» **PROMPT**
Your reply should consist of the entries, copied exactly and stripped of images.

[Recorded data]

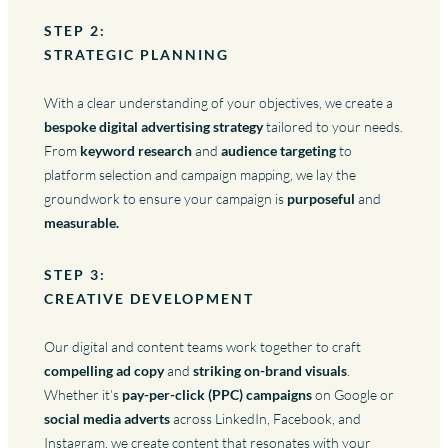
STEP 2:
STRATEGIC PLANNING
With a clear understanding of your objectives, we create a
bespoke digital advertising strategy
tailored to your needs.
From
keyword research
and
audience targeting
to
platform selection and campaign mapping, we lay the
groundwork to ensure your campaign is
purposeful
and
measurable.
STEP 3:
CREATIVE DEVELOPMENT
Our digital and content teams work together to craft
compelling ad copy
and
striking on-brand visuals
.
Whether it’s
pay-per-click (PPC) campaigns
on Google or
social media adverts
across LinkedIn, Facebook, and
Instagram, we create content that resonates with your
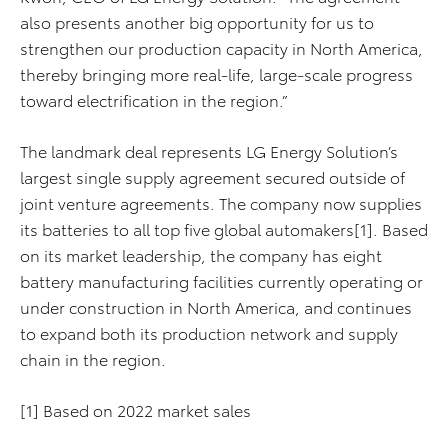
also presents another big opportunity for us to
strengthen our production capacity in North America,
thereby bringing more real-life, large-scale progress
toward electrification in the region.”
The landmark deal represents LG Energy Solution’s
largest single supply agreement secured outside of
joint venture agreements. The company now supplies
its batteries to all top five global automakers[1]. Based
on its market leadership, the company has eight
battery manufacturing facilities currently operating or
under construction in North America, and continues
to expand both its production network and supply
chain in the region.
[1] Based on 2022 market sales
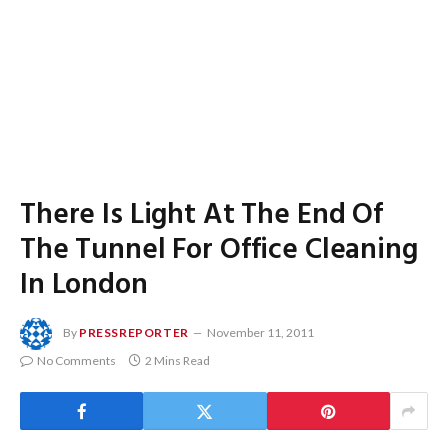
There Is Light At The End Of
The Tunnel For Office Cleaning
In London
By
PRESSREPORTER
November 11, 2011
No Comments
2 Mins Read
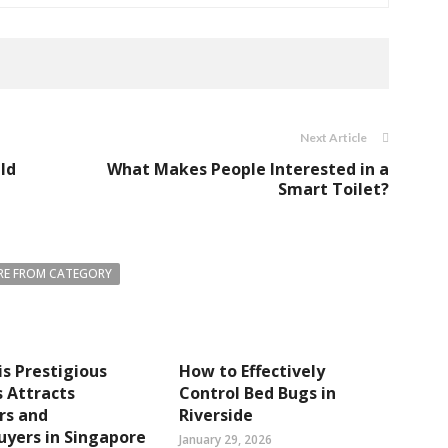
Next Article
ld
What Makes People Interested in a
Smart Toilet?
E FROM CATEGORY
s Prestigious
How to Effectively
 Attracts
Control Bed Bugs in
rs and
Riverside
yers in Singapore
January 29, 2026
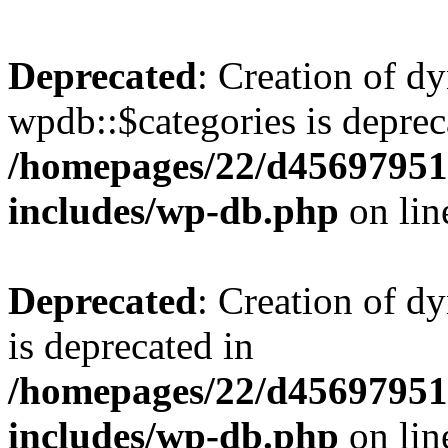
Deprecated
: Creation of d
wpdb::$categories is deprec
/homepages/22/d456979518
includes/wp-db.php
on li
Deprecated
: Creation of d
is deprecated in
/homepages/22/d456979518
includes/wp-db.php
on li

» **WRITTEN SOLUTION**
STEP 2:
STRATEGIC PLANNING
With a clear understanding of your objectives, we create a
bespoke digital advertising strategy
tailored to your needs.
From
keyword research
and
audience targeting
to
platform selection and campaign mapping, we lay the
groundwork to ensure your campaign is
purposeful
and
measurable.
STEP 3:
CREATIVE DEVELOPMENT
Our digital and content teams work together to craft
compelling ad copy
and
striking on-brand visuals
.
Whether it’s
pay-per-click (PPC) campaigns
on Google or
social media adverts
across LinkedIn, Facebook, and
Instagram, we create content that resonates with your
also presents another big opportunity for us to
strengthen our production capacity in North America,
thereby bringing more real-life, large-scale progress
toward electrification in the region.”
The landmark deal represents LG Energy Solution’s
largest single supply agreement secured outside of
joint venture agreements. The company now supplies
its batteries to all top five global automakers[1]. Based
on its market leadership, the company has eight
battery manufacturing facilities currently operating or
under construction in North America, and continues
to expand both its production network and supply
chain in the region.
[1] Based on 2022 market sales
There Is Light At The End Of
The Tunnel For Office Cleaning
In London
By
PRESSREPORTER
November 11, 2011
No Comments
2 Mins Read
Next Article
ld
What Makes People Interested in a
Smart Toilet?
E FROM CATEGORY
s Prestigious
How to Effectively
 Attracts
Control Bed Bugs in
rs and
Riverside
yers in Singapore
January 29, 2026
Deprecated
: Creation of d
wpdb::$categories is deprec
/homepages/22/d456979518
includes/wp-db.php
on li
Deprecated
: Creation of d
is deprecated in
/homepages/22/d456979518
includes/wp-db.php
on li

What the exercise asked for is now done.